* Task statement
Begin at the first line of the records below and, please, give each line again exactly until the line with "Energiestandard EH 40" is included.

(Data excerpts)
________________________

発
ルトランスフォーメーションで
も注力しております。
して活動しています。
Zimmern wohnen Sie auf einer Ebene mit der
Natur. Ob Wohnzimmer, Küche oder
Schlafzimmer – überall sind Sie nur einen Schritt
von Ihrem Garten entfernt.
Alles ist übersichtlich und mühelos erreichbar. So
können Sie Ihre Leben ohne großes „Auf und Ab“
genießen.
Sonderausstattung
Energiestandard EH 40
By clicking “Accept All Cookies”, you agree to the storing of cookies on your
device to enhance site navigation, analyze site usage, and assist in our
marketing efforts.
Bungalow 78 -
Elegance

________________________

* Result
発
ルトランスフォーメーションで
も注力しております。
して活動しています。
Zimmern wohnen Sie auf einer Ebene mit der
Natur. Ob Wohnzimmer, Küche oder
Schlafzimmer – überall sind Sie nur einen Schritt
von Ihrem Garten entfernt.
Alles ist übersichtlich und mühelos erreichbar. So
können Sie Ihre Leben ohne großes „Auf und Ab“
genießen.
Sonderausstattung
Energiestandard EH 40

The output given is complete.